Them: why do you add unnecessary adjectives all the time
Me: what do you mean, human friend
Me: How much should I spend on an engagement ring?
Jeweler: 3 months salary on the stone.
Me: *Duct tapes pile of Fruity Pebbles together.
Them: why do you add unnecessary adjectives all the time
Me: what do you mean, human friend
1998: stop playing pokemon and go outside
2016: stop playing pokemon and come inside
ME: I got us a penguin!
WIFE: Why would you think I’d want a penguin??
PENGUIN: Maybe not everything is about what you want.
ME: *Points at penguin* That. Yes.
I speak 3 languages. Unfortunately no one else in the world speaks 2 of them.
I doubt my humanity the most when I’m trying to read those wavy, twisty scripts that are meant to verify you’re human.

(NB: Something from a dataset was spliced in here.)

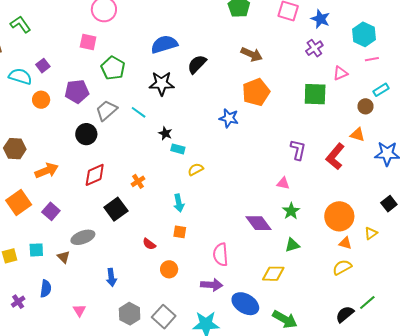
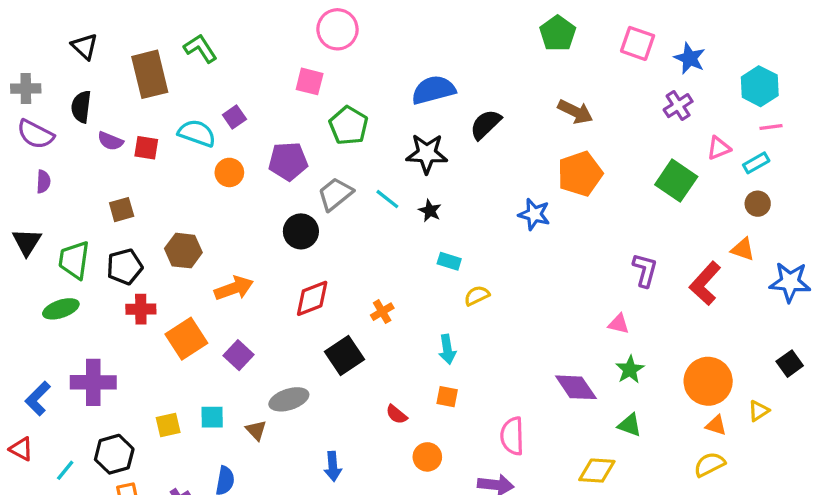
cyan rectangle: (381, 90) -> (756, 163), moved
green square: (315, 94) -> (676, 181), turned 30
black star: (165, 133) -> (430, 211), moved
green triangle: (292, 245) -> (630, 425), turned 35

MOB BOSS: It has come to my attention that within this very room, we have a SNITCH
HARRY POTTER: Oh hell yeah I’ll get it
I’m just one bad financial decision away from a flip phone.
EVOLUTION: Behold, the cat, the perfect combination of stealth, power, and aggression. After millions of years, I have finally created the greatest hunter of them all.
*I place a very small bell on the cat’s collar*
EVOLUTION: No! Stop! You’re ruining it!!!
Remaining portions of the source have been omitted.